Our recording error? If you find an error soon after we post the number on Blackboard, we'll fix it, and our apologies. Please get yourself all organized with regard to the issues and any documentation you have. Go over it with the relevant TAs. Then send one coherent email to the head TA with the subject line "Grade error, please fix."

Your recording error? If it's an error that we made but that you should have caught before. We'll still probably fix it. But curse you for not telling us sooner.

Your strategic error? While we may be sympathetic, it is just not fair or practical to let our sympathy affect your grade.

You think the grading scheme is unfair? It's the best we could come up with. If you have ideas about how to make it better, tell us. We got to this scheme by putting in sequences of improvements based on student suggestions.
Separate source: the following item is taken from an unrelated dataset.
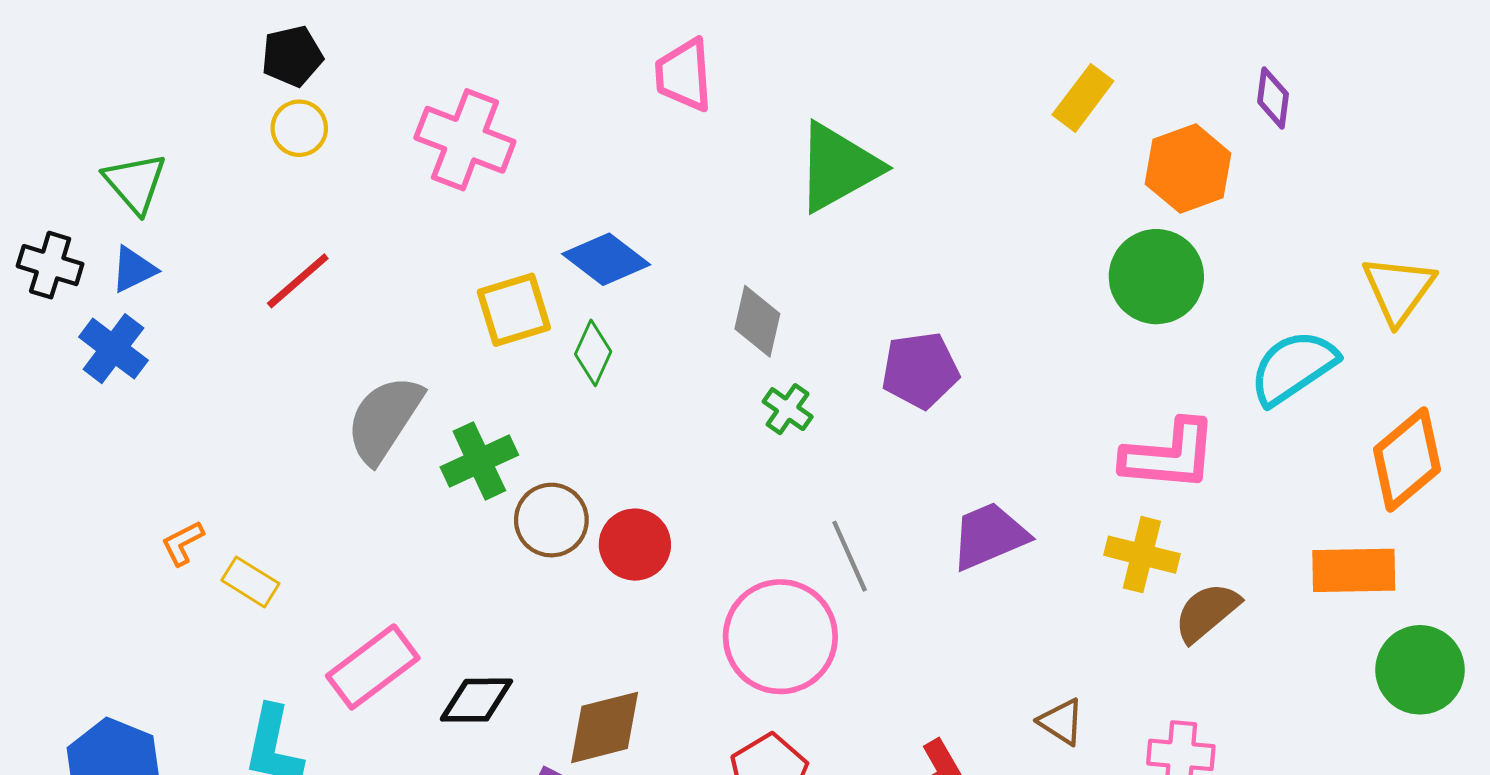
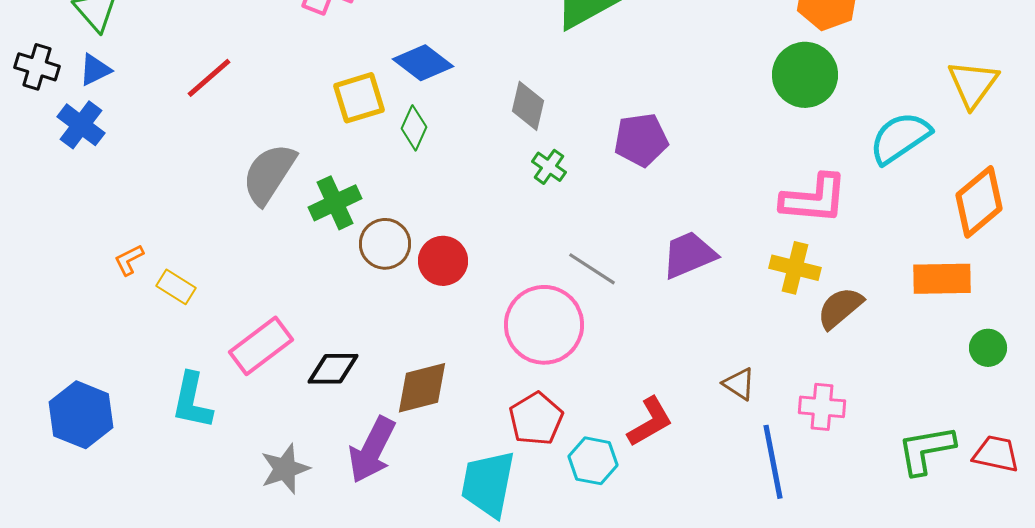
gray line: (850, 556) -> (592, 269), turned -33
green circle: (1420, 670) -> (988, 348), size x0.6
None of the above? Do you think you know more than your grade indicates? You had a bad day at the final exam? You were sick during a prelim? All of these are possible. But there is nothing we can do about it that is fair, except for this. If you think you know more than your grade indicates, show me (Andy). I'll give you a little oral exam. On the basis of that I can't change your grade. But I can write a letter to one or another person or admissions committee telling them that you know more than your grade indicates. I have done this many times. One guy got a D from me, and I wrote him a letter saying he knows more. And now he is a professor. If you are intimidated by me, I hope you aren't, but if you are, perhaps your TA would make the same offer.

Important statistics:

In the past, essentially no-one who sincerely participated in lecture, section, labs and HW ended up getting below a C. Presumably this extends to the problem sessions. This is a statistical fact. Why does it work out like this? It's not just because of the points for clickers and so on. It's because people learn by participating. The people who end up getting below a C have almost inevitably skipped a good portion of one or another of the course activities. Yes, some people who skip this or that do fine. They are smart or they learn on their own. More power to them. But some people who skip this or that get C- or D. If you are worried, just drag yourself through all parts of the course and you have an extremely high probability of getting at least a C, no matter how il-prepared or misfit you think you are (which you probably aren't).